TASK BRIEF: Find and copy every line in the records that includes the string "fgcolor".

INPUT RECORDS:
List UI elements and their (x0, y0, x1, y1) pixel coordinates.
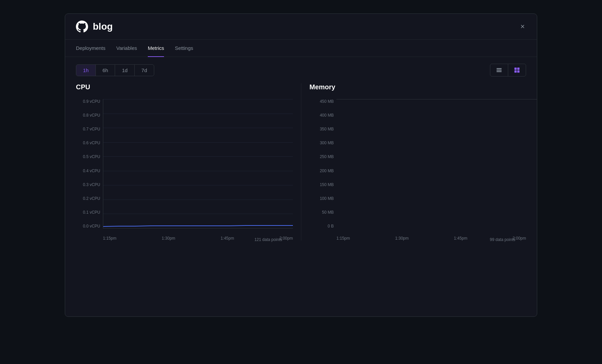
cpu-chart-area: 0.9 vCPU 0.8 vCPU 0.7 vCPU 0.6 vCPU 0.5 … (76, 99, 293, 241)
cpu-chart: CPU 0.9 vCPU 0.8 vCPU 0.7 vCPU 0.6 vCPU … (76, 83, 301, 241)
github-icon (76, 21, 88, 33)
memory-chart: Memory 450 MB 400 MB 350 MB 300 MB 250 M… (301, 83, 526, 241)
cpu-y-label-6: 0.3 vCPU (83, 182, 100, 187)
svg-rect-5 (515, 70, 517, 73)
cpu-chart-title: CPU (76, 83, 293, 91)
cpu-y-label-7: 0.2 vCPU (83, 196, 100, 201)
time-filter-6h[interactable]: 6h (96, 65, 115, 76)
cpu-y-label-3: 0.6 vCPU (83, 141, 100, 145)
mem-y-label-1: 400 MB (320, 113, 334, 118)
mem-y-label-2: 350 MB (320, 127, 334, 131)
tab-settings[interactable]: Settings (175, 40, 193, 57)
cpu-x-label-2: 1:45pm (221, 236, 234, 241)
mem-y-label-4: 250 MB (320, 154, 334, 159)
cpu-data-points: 121 data points (254, 237, 282, 242)
svg-rect-2 (497, 71, 502, 72)
cpu-y-label-8: 0.1 vCPU (83, 210, 100, 215)
grid-view-button[interactable] (508, 64, 526, 76)
grid-icon (514, 67, 520, 73)
time-filter-group: 1h 6h 1d 7d (76, 64, 154, 76)
cpu-y-label-4: 0.5 vCPU (83, 154, 100, 159)
mem-x-label-0: 1:15pm (336, 236, 350, 241)
tab-metrics[interactable]: Metrics (148, 40, 164, 57)
cpu-y-label-9: 0.0 vCPU (83, 224, 100, 229)
svg-rect-0 (497, 68, 502, 69)
tab-deployments[interactable]: Deployments (76, 40, 106, 57)
list-icon (496, 67, 502, 73)
tab-variables[interactable]: Variables (116, 40, 137, 57)
memory-y-axis: 450 MB 400 MB 350 MB 300 MB 250 MB 200 M… (309, 99, 336, 229)
time-filter-1d[interactable]: 1d (115, 65, 135, 76)
memory-chart-plot: Feb 7 1:20 pm 13 MB (336, 99, 537, 99)
cpu-y-label-2: 0.7 vCPU (83, 127, 100, 131)
cursor-dot (391, 99, 395, 99)
memory-data-points: 99 data points (490, 237, 515, 242)
cpu-chart-plot (103, 99, 293, 229)
memory-chart-title: Memory (309, 83, 526, 91)
cpu-x-label-0: 1:15pm (103, 236, 116, 241)
svg-rect-4 (517, 68, 520, 70)
tabs-bar: Deployments Variables Metrics Settings (65, 40, 537, 57)
svg-rect-3 (515, 68, 517, 70)
cpu-y-label-1: 0.8 vCPU (83, 113, 100, 118)
cpu-y-label-0: 0.9 vCPU (83, 99, 100, 104)
memory-chart-area: 450 MB 400 MB 350 MB 300 MB 250 MB 200 M… (309, 99, 526, 241)
view-toggle-group (490, 64, 526, 77)
mem-x-label-2: 1:45pm (454, 236, 467, 241)
mem-x-label-1: 1:30pm (395, 236, 409, 241)
svg-rect-6 (517, 70, 520, 73)
svg-rect-1 (497, 70, 502, 71)
mem-y-label-0: 450 MB (320, 99, 334, 104)
mem-y-label-9: 0 B (328, 224, 334, 229)
app-title: blog (93, 21, 113, 32)
close-button[interactable]: × (519, 22, 526, 32)
time-filter-7d[interactable]: 7d (135, 65, 154, 76)
memory-tooltip: Feb 7 1:20 pm 13 MB (397, 99, 430, 99)
mem-y-label-7: 100 MB (320, 196, 334, 201)
cpu-y-label-5: 0.4 vCPU (83, 169, 100, 173)
mem-y-label-8: 50 MB (322, 210, 334, 215)
mem-y-label-6: 150 MB (320, 182, 334, 187)
mem-y-label-3: 300 MB (320, 141, 334, 145)
charts-container: CPU 0.9 vCPU 0.8 vCPU 0.7 vCPU 0.6 vCPU … (65, 83, 537, 251)
cpu-y-axis: 0.9 vCPU 0.8 vCPU 0.7 vCPU 0.6 vCPU 0.5 … (76, 99, 103, 229)
toolbar: 1h 6h 1d 7d (65, 57, 537, 83)
list-view-button[interactable] (490, 64, 508, 76)
mem-y-label-5: 200 MB (320, 169, 334, 173)
cpu-x-label-1: 1:30pm (162, 236, 175, 241)
time-filter-1h[interactable]: 1h (76, 65, 96, 76)
cpu-chart-svg (103, 99, 293, 228)
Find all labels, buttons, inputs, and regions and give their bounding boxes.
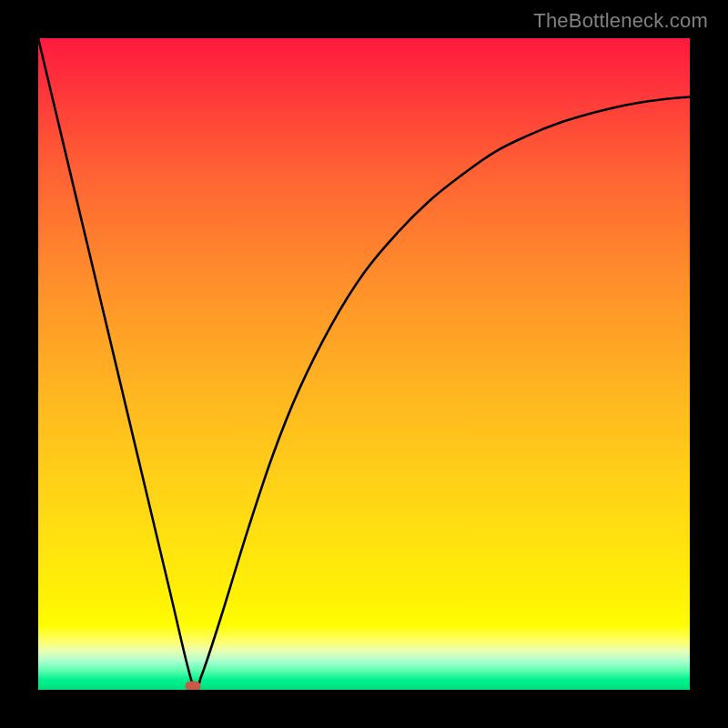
plot-area <box>38 38 690 690</box>
optimal-point-marker <box>186 682 201 690</box>
bottleneck-curve <box>38 38 690 690</box>
chart-frame: TheBottleneck.com <box>0 0 728 728</box>
watermark-label: TheBottleneck.com <box>533 9 708 33</box>
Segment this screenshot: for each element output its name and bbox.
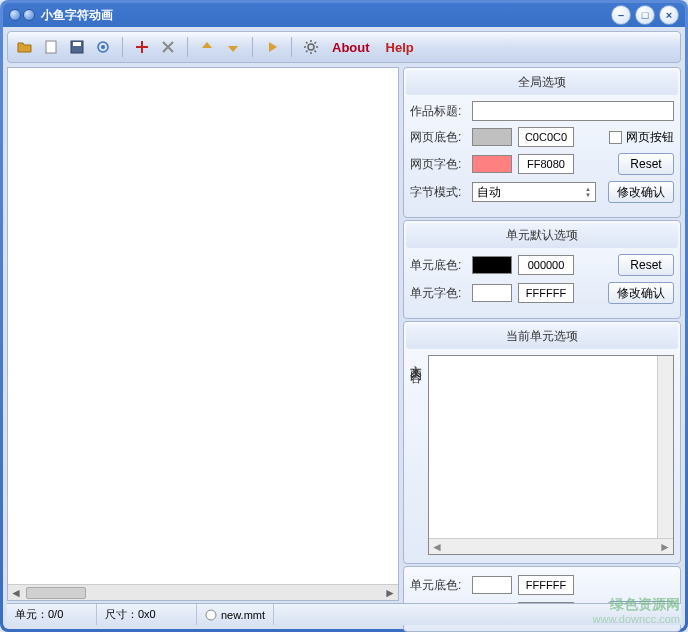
unit-bgcolor-swatch[interactable] (472, 256, 512, 274)
preview-button[interactable] (92, 36, 114, 58)
workarea: ◄ ► 全局选项 作品标题: 网页底色: (7, 67, 681, 601)
work-title-input[interactable] (472, 101, 674, 121)
scroll-thumb[interactable] (26, 587, 86, 599)
play-button[interactable] (261, 36, 283, 58)
cur-unit-bgcolor-value[interactable]: FFFFFF (518, 575, 574, 595)
about-menu[interactable]: About (326, 38, 376, 57)
toolbar: About Help (7, 31, 681, 63)
page-fgcolor-swatch[interactable] (472, 155, 512, 173)
global-options-header: 全局选项 (406, 70, 678, 95)
status-filename: new.mmt (221, 609, 265, 621)
svg-rect-0 (46, 41, 56, 53)
canvas-pane[interactable]: ◄ ► (7, 67, 399, 601)
global-confirm-button[interactable]: 修改确认 (608, 181, 674, 203)
page-fgcolor-label: 网页字色: (410, 156, 466, 173)
unit-default-panel: 单元默认选项 单元底色: 000000 Reset 单元字色: FFFFFF (403, 220, 681, 319)
byte-mode-select[interactable]: 自动 ▲▼ (472, 182, 596, 202)
svg-point-4 (101, 45, 105, 49)
window-controls: – □ × (611, 5, 679, 25)
byte-mode-label: 字节模式: (410, 184, 466, 201)
unit-current-header: 当前单元选项 (406, 324, 678, 349)
textarea-hscroll[interactable]: ◄ ► (429, 538, 673, 554)
svg-rect-2 (73, 42, 81, 46)
save-button[interactable] (66, 36, 88, 58)
add-button[interactable] (131, 36, 153, 58)
app-window: 小鱼字符动画 – □ × About Help (0, 0, 688, 632)
new-button[interactable] (40, 36, 62, 58)
svg-point-6 (206, 610, 216, 620)
page-bgcolor-label: 网页底色: (410, 129, 466, 146)
settings-button[interactable] (300, 36, 322, 58)
status-file: new.mmt (197, 604, 274, 625)
app-icon (9, 9, 35, 21)
status-bar: 单元：0/0 尺寸：0x0 new.mmt (7, 603, 681, 625)
page-bgcolor-swatch[interactable] (472, 128, 512, 146)
text-content-label: 文本内容 (410, 355, 424, 555)
unit-default-confirm-button[interactable]: 修改确认 (608, 282, 674, 304)
unit-default-reset-button[interactable]: Reset (618, 254, 674, 276)
cur-unit-bgcolor-swatch[interactable] (472, 576, 512, 594)
web-button-checkbox[interactable] (609, 131, 622, 144)
maximize-button[interactable]: □ (635, 5, 655, 25)
scroll-right-icon[interactable]: ► (382, 586, 398, 600)
byte-mode-value: 自动 (477, 184, 501, 201)
move-up-button[interactable] (196, 36, 218, 58)
help-menu[interactable]: Help (380, 38, 420, 57)
status-size: 尺寸：0x0 (97, 604, 197, 625)
scroll-right-icon[interactable]: ► (657, 540, 673, 554)
scroll-left-icon[interactable]: ◄ (8, 586, 24, 600)
global-reset-button[interactable]: Reset (618, 153, 674, 175)
global-options-panel: 全局选项 作品标题: 网页底色: C0C0C0 网页按钮 (403, 67, 681, 218)
window-title: 小鱼字符动画 (41, 7, 611, 24)
text-content-textarea[interactable]: ◄ ► (428, 355, 674, 555)
open-button[interactable] (14, 36, 36, 58)
page-fgcolor-value[interactable]: FF8080 (518, 154, 574, 174)
unit-fgcolor-swatch[interactable] (472, 284, 512, 302)
client-area: About Help ◄ ► 全局选项 作品标题: (3, 27, 685, 629)
file-icon (205, 609, 217, 621)
delete-button[interactable] (157, 36, 179, 58)
unit-bgcolor-value[interactable]: 000000 (518, 255, 574, 275)
status-unit: 单元：0/0 (7, 604, 97, 625)
work-title-label: 作品标题: (410, 103, 466, 120)
move-down-button[interactable] (222, 36, 244, 58)
web-button-label: 网页按钮 (626, 129, 674, 146)
property-pane: 全局选项 作品标题: 网页底色: C0C0C0 网页按钮 (403, 67, 681, 601)
unit-bgcolor-label: 单元底色: (410, 257, 466, 274)
scroll-left-icon[interactable]: ◄ (429, 540, 445, 554)
spinner-icon[interactable]: ▲▼ (585, 186, 591, 198)
close-button[interactable]: × (659, 5, 679, 25)
page-bgcolor-value[interactable]: C0C0C0 (518, 127, 574, 147)
textarea-vscroll[interactable] (657, 356, 673, 538)
unit-default-header: 单元默认选项 (406, 223, 678, 248)
svg-point-5 (308, 44, 314, 50)
canvas-hscroll[interactable]: ◄ ► (8, 584, 398, 600)
unit-current-panel: 当前单元选项 文本内容 ◄ ► (403, 321, 681, 564)
minimize-button[interactable]: – (611, 5, 631, 25)
unit-fgcolor-label: 单元字色: (410, 285, 466, 302)
unit-fgcolor-value[interactable]: FFFFFF (518, 283, 574, 303)
titlebar: 小鱼字符动画 – □ × (3, 3, 685, 27)
cur-unit-bgcolor-label: 单元底色: (410, 577, 466, 594)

OUTPUT FOR THIS EXERCISE:
page-fgcolor-swatch[interactable] (472, 155, 512, 173)
page-fgcolor-label: 网页字色: (410, 156, 466, 173)
page-fgcolor-value[interactable]: FF8080 (518, 154, 574, 174)
unit-fgcolor-swatch[interactable] (472, 284, 512, 302)
unit-fgcolor-label: 单元字色: (410, 285, 466, 302)
unit-fgcolor-value[interactable]: FFFFFF (518, 283, 574, 303)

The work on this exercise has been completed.